The history of how we go from a loom ca. 1725 to 80x25 terminals ca. 2026 is fascinating. It's been written up many times, here's my take:
https://dave.autonoma.ca/blog/2019/06/06/web-of-knowledge/
I'm baffled by the persistent notion that Jacquard's loom is somehow related to computing. There is no computation. It is not remotely the first punchcard-driven loom. Extremely complex musical and animated automata existed long prior. E.g. the Banu Musa automatic flute player.
The article quotes the reason being "inspired by" that loom. uh...
The core requirement for “programmability” is a machine whose behavior can be changed by altering symbolic instructions without rebuilding the machine.
The Banu Musa automatic flute player doesn’t meet this bar. The flute player was mechanically configured, not symbolically programmed. It had no conditional logic or flow control. No stored symbolic instructions.
To contrast, the Jacquard Loom used an externally stored instructions (punch cards). It allowed arbitrary-length instruction sequences, which is a primitive form of control flow.
Punchcards are also mechanically configured, not symbolically programmed. If you see huge semantical difference between a card with holes and a cylinder with pins or a cam with groves, please explain that difference. Or is the "arbitrary length" the main difference?
I'd imagine something that changes operation based purely on state (position of a dial, presence of a peg in a slot etc) conceptually being "symbolic". Punchcards are not it.
I used to have colleagues who literally learned to program on punched card machines. As in they wrote a program on paper in symbolic assembler, manually converted it to machine code, punched the machine code onto a card,and then carried the cards to the nearby university so that they could run their school homework program.
They would be amused by the idea that this wasn't computing.
Punched cards store bits. Bits can store symbols.
> Punchcards are also mechanically configured, not symbolically programmed.
I don’t know that I said the punchcards are programmable.
It is the machine that is programmable via the punchcards.
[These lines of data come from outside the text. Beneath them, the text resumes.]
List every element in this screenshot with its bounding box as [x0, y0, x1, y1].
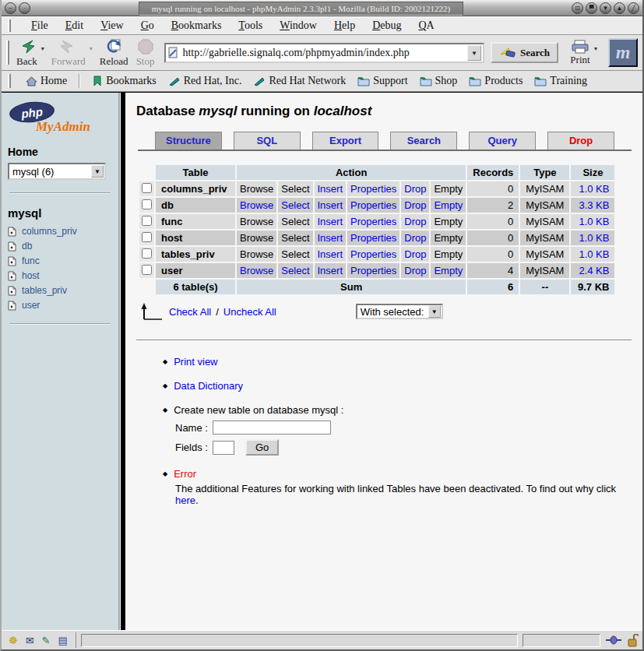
reload-button[interactable]: Reload: [96, 37, 132, 69]
action-properties[interactable]: Properties: [347, 263, 399, 278]
back-dropdown-icon[interactable]: ▾: [41, 45, 44, 52]
title-bar[interactable]: − · mysql running on localhost - phpMyAd…: [2, 0, 642, 16]
go-button[interactable]: Go: [245, 439, 279, 456]
chevron-down-icon[interactable]: ▼: [428, 305, 441, 318]
tab-export[interactable]: Export: [312, 132, 379, 150]
url-dropdown-icon[interactable]: ▼: [467, 45, 481, 61]
sidebar-item-user[interactable]: user: [8, 300, 112, 311]
window-close-icon[interactable]: −: [5, 2, 16, 14]
tab-sql[interactable]: SQL: [234, 132, 301, 150]
navigator-icon[interactable]: ☸: [9, 635, 18, 646]
bookmark-redhat-network[interactable]: Red Hat Network: [253, 75, 346, 87]
action-insert[interactable]: Insert: [315, 214, 347, 229]
sidebar-table-link[interactable]: func: [22, 255, 40, 266]
bookmark-redhat-inc[interactable]: Red Hat, Inc.: [168, 75, 242, 87]
action-drop[interactable]: Drop: [401, 230, 429, 245]
sidebar-item-columns_priv[interactable]: columns_priv: [8, 226, 112, 237]
action-drop[interactable]: Drop: [401, 181, 429, 196]
mail-icon[interactable]: ✉: [26, 635, 34, 646]
size-link[interactable]: 2.4 KB: [571, 263, 614, 278]
row-checkbox[interactable]: [142, 248, 152, 259]
action-insert[interactable]: Insert: [315, 247, 347, 262]
menu-view[interactable]: View: [100, 19, 124, 32]
print-button[interactable]: Print: [566, 39, 594, 67]
sidebar-item-tables_priv[interactable]: tables_priv: [8, 285, 112, 296]
forward-button[interactable]: Forward: [48, 37, 90, 69]
addressbook-icon[interactable]: ▤: [58, 635, 67, 646]
mozilla-logo-button[interactable]: m: [608, 38, 638, 67]
sidebar-table-link[interactable]: user: [22, 300, 40, 311]
url-input[interactable]: http://gabrielle.signalq.com/phpmyadmin/…: [182, 47, 466, 59]
personalbar-grippy[interactable]: [8, 74, 11, 88]
error-here-link[interactable]: here: [175, 494, 195, 506]
action-properties[interactable]: Properties: [347, 181, 399, 196]
action-drop[interactable]: Drop: [401, 247, 429, 262]
menu-window[interactable]: Window: [280, 19, 317, 32]
size-link[interactable]: 1.0 KB: [571, 214, 614, 229]
row-checkbox[interactable]: [142, 265, 152, 275]
chevron-down-icon[interactable]: ▼: [91, 165, 104, 178]
sidebar-item-host[interactable]: host: [8, 270, 112, 281]
window-raise-icon[interactable]: ▲: [614, 2, 625, 14]
bookmark-support[interactable]: Support: [357, 75, 407, 87]
action-select[interactable]: Select: [278, 263, 312, 278]
with-selected-select[interactable]: With selected: ▼: [356, 304, 443, 319]
bookmark-training[interactable]: Training: [534, 75, 587, 87]
sidebar-table-link[interactable]: host: [22, 270, 40, 281]
menu-debug[interactable]: Debug: [372, 19, 401, 32]
action-drop[interactable]: Drop: [401, 263, 429, 278]
bookmark-bookmarks[interactable]: Bookmarks: [92, 75, 157, 87]
print-dropdown-icon[interactable]: ▾: [594, 45, 597, 52]
sidebar-item-func[interactable]: func: [8, 255, 112, 266]
action-browse[interactable]: Browse: [237, 263, 276, 278]
uncheck-all-link[interactable]: Uncheck All: [223, 306, 276, 318]
database-select[interactable]: mysql (6) ▼: [8, 163, 106, 180]
action-drop[interactable]: Drop: [401, 214, 429, 229]
action-insert[interactable]: Insert: [315, 181, 347, 196]
menu-go[interactable]: Go: [141, 19, 154, 32]
action-empty[interactable]: Empty: [431, 263, 466, 278]
url-bar[interactable]: http://gabrielle.signalq.com/phpmyadmin/…: [164, 43, 484, 63]
bookmark-shop[interactable]: Shop: [420, 75, 458, 87]
size-link[interactable]: 3.3 KB: [571, 198, 614, 213]
menu-bookmarks[interactable]: Bookmarks: [171, 19, 222, 32]
sidebar-home-link[interactable]: Home: [8, 146, 112, 158]
action-properties[interactable]: Properties: [347, 230, 399, 245]
sidebar-table-link[interactable]: db: [22, 241, 32, 252]
row-checkbox[interactable]: [142, 216, 152, 226]
sidebar-item-db[interactable]: db: [8, 241, 112, 252]
menu-file[interactable]: File: [31, 19, 48, 32]
action-properties[interactable]: Properties: [347, 214, 399, 229]
action-properties[interactable]: Properties: [347, 198, 399, 213]
size-link[interactable]: 1.0 KB: [571, 230, 614, 245]
bookmark-products[interactable]: Products: [469, 75, 523, 87]
fields-count-input[interactable]: [213, 441, 234, 455]
action-insert[interactable]: Insert: [315, 198, 347, 213]
sidebar-table-link[interactable]: columns_priv: [22, 226, 77, 237]
forward-dropdown-icon[interactable]: ▾: [90, 45, 93, 52]
menu-edit[interactable]: Edit: [65, 19, 83, 32]
row-checkbox[interactable]: [142, 183, 152, 193]
action-insert[interactable]: Insert: [315, 230, 347, 245]
action-insert[interactable]: Insert: [315, 263, 347, 278]
action-select[interactable]: Select: [278, 198, 312, 213]
search-button[interactable]: Search: [491, 42, 558, 63]
row-checkbox[interactable]: [142, 232, 152, 242]
stop-button[interactable]: Stop: [132, 37, 159, 69]
window-maximize-icon[interactable]: ⊡: [572, 2, 583, 14]
online-plug-icon[interactable]: [605, 634, 622, 646]
size-link[interactable]: 1.0 KB: [571, 181, 614, 196]
tab-drop[interactable]: Drop: [547, 132, 614, 150]
security-lock-icon[interactable]: [627, 634, 639, 647]
tab-search[interactable]: Search: [390, 132, 457, 150]
window-menu-icon[interactable]: ·: [19, 2, 30, 14]
menu-tools[interactable]: Tools: [238, 19, 262, 32]
frame-border[interactable]: [120, 93, 125, 630]
phpmyadmin-logo[interactable]: php MyAdmin: [8, 100, 112, 138]
row-checkbox[interactable]: [142, 199, 152, 209]
tab-query[interactable]: Query: [469, 132, 536, 150]
window-lower-icon[interactable]: ▼: [600, 2, 611, 14]
data-dictionary-link[interactable]: Data Dictionary: [174, 380, 243, 392]
menu-qa[interactable]: QA: [418, 19, 434, 32]
menubar-grippy[interactable]: [8, 19, 11, 31]
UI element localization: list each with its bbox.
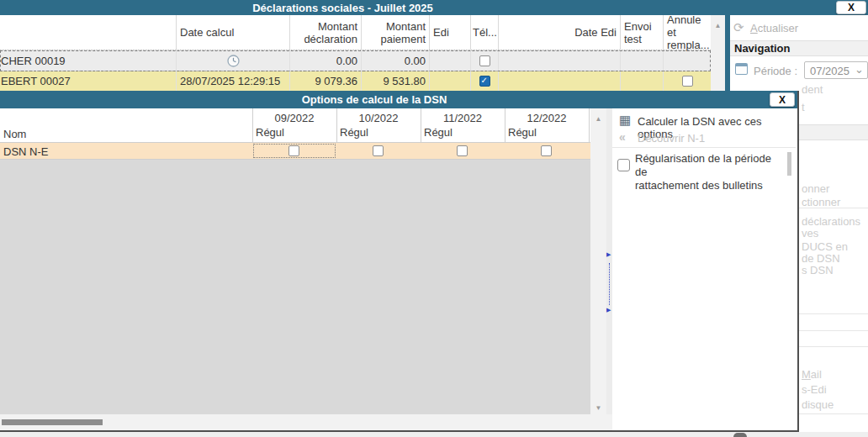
dsn-options-dialog: Options de calcul de la DSN X Nom 09/202… bbox=[0, 91, 799, 432]
dialog-horizontal-scrollbar[interactable] bbox=[0, 414, 612, 430]
regul-subheader: Régul bbox=[424, 126, 453, 139]
periode-select[interactable]: 07/2025 ⌄ bbox=[804, 61, 868, 79]
row-envoi-test bbox=[621, 50, 664, 71]
dialog-close-button[interactable]: X bbox=[770, 92, 795, 107]
row-montant-paiement: 0.00 bbox=[362, 50, 430, 71]
row-date-edi bbox=[499, 50, 621, 71]
row-edi bbox=[430, 71, 471, 91]
regul-checkbox-12-2022[interactable] bbox=[541, 145, 552, 156]
month-header[interactable]: 10/2022 bbox=[336, 112, 421, 124]
regularisation-checkbox[interactable] bbox=[617, 159, 630, 171]
clipped-menu-item[interactable]: ctionner bbox=[802, 196, 840, 208]
scroll-up-icon[interactable]: ▲ bbox=[590, 115, 606, 124]
column-header-tel[interactable]: Tél... bbox=[471, 15, 499, 50]
periode-label: Période : bbox=[754, 65, 797, 77]
dialog-vertical-scrollbar[interactable]: ▲ ▼ bbox=[590, 108, 606, 414]
panel-splitter[interactable]: ▶ ▶ bbox=[606, 108, 612, 414]
regul-checkbox-09-2022[interactable] bbox=[288, 145, 299, 156]
regul-subheader: Régul bbox=[508, 126, 537, 139]
annule-checkbox[interactable] bbox=[682, 76, 693, 87]
pending-clock-icon bbox=[227, 55, 240, 67]
app-screen: Déclarations sociales - Juillet 2025 X D… bbox=[0, 0, 868, 437]
row-montant-declaration: 0.00 bbox=[290, 50, 362, 71]
regul-subheader: Régul bbox=[256, 126, 284, 139]
row-edi bbox=[430, 50, 471, 71]
month-header[interactable]: 11/2022 bbox=[421, 112, 505, 124]
clipped-menu-item-mail[interactable]: Mail bbox=[802, 368, 822, 381]
clipped-menu-item[interactable]: de DSN bbox=[802, 252, 840, 265]
column-header-date-edi[interactable]: Date Edi bbox=[499, 15, 621, 50]
column-header-name[interactable] bbox=[0, 15, 177, 50]
declarations-table: Date calcul Montant déclaration Montant … bbox=[0, 15, 711, 91]
regul-checkbox-10-2022[interactable] bbox=[373, 145, 384, 156]
clipped-menu-item[interactable]: dent bbox=[802, 83, 823, 96]
regularisation-label: Régularisation de la période de rattache… bbox=[635, 152, 780, 192]
month-header[interactable]: 09/2022 bbox=[252, 112, 336, 124]
chevron-down-icon: ⌄ bbox=[855, 63, 864, 76]
row-annule bbox=[664, 71, 711, 91]
regul-subheader: Régul bbox=[340, 126, 368, 139]
row-name: EBERT 00027 bbox=[0, 71, 177, 91]
clipped-menu-item[interactable]: onner bbox=[802, 182, 829, 195]
clipped-menu-item[interactable]: t bbox=[802, 101, 805, 113]
column-header-edi[interactable]: Edi bbox=[430, 15, 471, 50]
row-montant-declaration: 9 079.36 bbox=[290, 71, 362, 91]
actualiser-button[interactable]: Actualiser bbox=[750, 22, 798, 34]
chevron-double-left-icon: « bbox=[619, 130, 626, 144]
divider bbox=[612, 147, 796, 148]
nom-header[interactable]: Nom bbox=[3, 128, 26, 140]
main-window-titlebar[interactable]: Déclarations sociales - Juillet 2025 bbox=[0, 0, 868, 15]
calendar-icon bbox=[735, 63, 748, 75]
dialog-title: Options de calcul de la DSN bbox=[0, 93, 749, 106]
column-header-montant-declaration[interactable]: Montant déclaration bbox=[290, 15, 362, 50]
column-header-envoi-test[interactable]: Envoi test bbox=[621, 15, 664, 50]
clipped-menu-item[interactable]: déclarations bbox=[802, 215, 860, 228]
clipped-menu-item[interactable]: s-Edi bbox=[802, 383, 827, 396]
splitter-arrow-icon[interactable]: ▶ bbox=[606, 251, 611, 258]
splitter-dotted-line bbox=[609, 263, 610, 305]
row-tel bbox=[471, 71, 499, 91]
main-table-scrollbar[interactable]: ▲ bbox=[711, 15, 725, 91]
clipped-menu-item[interactable]: ves bbox=[802, 227, 818, 240]
row-date-calcul: 28/07/2025 12:29:15 bbox=[177, 71, 290, 91]
calculator-icon: ▦ bbox=[619, 113, 631, 128]
splitter-arrow-icon[interactable]: ▶ bbox=[606, 307, 611, 313]
tel-checkbox[interactable] bbox=[479, 55, 490, 66]
dialog-titlebar[interactable]: Options de calcul de la DSN bbox=[0, 91, 797, 108]
main-close-button[interactable]: X bbox=[836, 1, 866, 14]
row-date-calcul bbox=[177, 50, 290, 71]
refresh-icon: ⟳ bbox=[733, 20, 744, 35]
clipped-icon bbox=[733, 433, 747, 437]
month-header[interactable]: 12/2022 bbox=[505, 112, 589, 124]
options-scrollbar-thumb[interactable] bbox=[787, 152, 791, 176]
row-envoi-test bbox=[621, 71, 664, 91]
table-row[interactable]: CHER 00019 0.00 0.00 bbox=[0, 50, 711, 71]
scroll-up-icon[interactable]: ▲ bbox=[711, 22, 725, 30]
row-date-edi bbox=[499, 71, 621, 91]
row-name: CHER 00019 bbox=[0, 50, 177, 71]
regul-checkbox-11-2022[interactable] bbox=[457, 145, 468, 156]
row-tel bbox=[471, 50, 499, 71]
scroll-down-icon[interactable]: ▼ bbox=[590, 404, 606, 413]
column-header-date-calcul[interactable]: Date calcul bbox=[177, 15, 290, 50]
main-window-title: Déclarations sociales - Juillet 2025 bbox=[0, 2, 685, 14]
column-header-annule[interactable]: Annule et rempla... bbox=[664, 15, 711, 50]
discover-n1-button[interactable]: Découvrir N-1 bbox=[638, 132, 705, 145]
navigation-section-header: Navigation bbox=[730, 40, 868, 56]
horizontal-scrollbar-thumb[interactable] bbox=[2, 419, 103, 425]
clipped-menu-item[interactable]: DUCS en bbox=[802, 240, 848, 253]
clipped-menu-item[interactable]: s DSN bbox=[802, 264, 834, 276]
table-row[interactable]: EBERT 00027 28/07/2025 12:29:15 9 079.36… bbox=[0, 71, 711, 92]
dialog-table-header: Nom 09/2022 10/2022 11/2022 12/2022 Régu… bbox=[0, 108, 590, 142]
row-montant-paiement: 9 531.80 bbox=[362, 71, 430, 91]
tel-checkbox[interactable] bbox=[479, 76, 490, 87]
clipped-menu-item[interactable]: disque bbox=[802, 398, 834, 411]
row-annule bbox=[664, 50, 711, 71]
dsn-row[interactable]: DSN N-E bbox=[0, 142, 590, 160]
dialog-options-panel: ▦ Calculer la DSN avec ces options « Déc… bbox=[612, 108, 797, 430]
column-header-montant-paiement[interactable]: Montant paiement bbox=[362, 15, 430, 50]
dsn-row-name: DSN N-E bbox=[3, 145, 48, 158]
The usual argument is that the Jacquard's loom inspired Herman Hollerith’s tabulating machine, used to tally the 1890 census, and became the basis of IBM.
Essentially, the speedups in textiles, inspired a speedup in computing (tabulating initially), which kicked-off the modern information technology industry.
And even if there wasn't any computation, it still is automated data processing (albeit simple).
Here is a video that explains better how it works:
https://www.youtube.com/watch?v=K6NgMNvK52A
This related BBC QI video is quite interesting: Which Software Drove People To Violence?
https://www.youtube.com/watch?v=F7r1GnG9cQ8
By chance I was reading about this yesterday, only in the context of unemployment.
In Das Kapital, Section 5: The Strife Between Workman and Machine, Marx talks about how the automatic looms caused some of the very first waves of mass unemployment under nascent capitalism.
He tells how in some German states they banned the use of looms, burned them, some say even drowned or strangled their creators. Both the state and the textile workers did this in order to preserve order.
Later, states allowed them but the textile workers formed sabotage units in order to destroy machines and keep their jobs.
At the end it ends with this: "It took both time and experience before the workpeople learnt to distinguish between machinery and its employment by capital, and to direct their attacks, not against the material instruments of production (the machine), but against the mode in which they are used."
Very relevant in the face of progress, especially of AI.
Ps: and a quick reminder that communism is about developing production for human needs not profits. The ills of unemployment would be unnecessary with added efficiency.